Van EEG naar EU

De oprichting van de EGKS was een succes. In combinatie met de Marshallhulp maakte het een voorspoedige wederopbouw van de lidstaten mogelijk. Er werd besloten om de samenwerking uit te breiden naar andere sectoren dan alleen kolen en staal.

In 1957 ondertekenden de landen het Verdrag van Rome: de Europese Economische Gemeenschap (EEG). Het Verdrag van Rome werd getekend door België, Nederland, Luxemburg, West-Duitsland, Frankrijk en Italië. De lidstaten ontwikkelden een gemeenschappelijke markt en een systeem van Europese subsidies.

De EEG was meer dan een economische samenwerking. Er werden ook steeds meer gezamenlijke beslissingen genomen op politiek, juridisch en economisch vlak. Die ontwikkeling leidde in 1967 tot de oprichting van de Europese Gemeenschap: de EG.
De Europese ambtenaren gingen zich steeds meer bezighouden met het ontwikkelen van een gemeenschappelijk beleid op het gebied van landbouw en verkeer.

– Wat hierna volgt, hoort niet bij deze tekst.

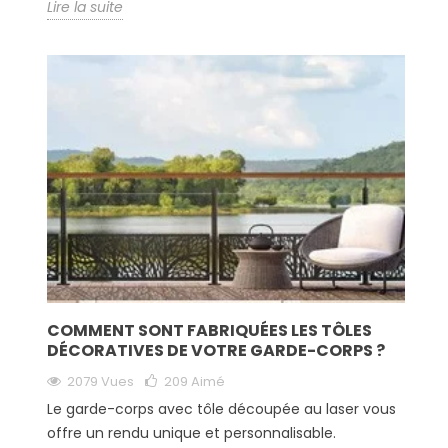
Lire la suite
COMMENT SONT FABRIQUÉES LES TÔLES
DÉCORATIVES DE VOTRE GARDE-CORPS ?
2079 Vues
209
Aimé
Le garde-corps avec tôle découpée au laser vous
offre un rendu unique et personnalisable.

Vanaf 1993 ging de ’Europese Gemeenschap’ de ’Europese Unie’ (EU) heten. De politieke en monetaire samenwerking tussen de lidstaten nam verder toe. Zo werd in het Verdrag van Maastricht o.a. de komst van een gemeenschappelijke munteenheid, de euro, aangekondigd. Ook kwamen er meer lidstaten bij en werden alle binnengrenzen opgeheven. De onderlinge douanerechten en tarieven werden afgeschaft.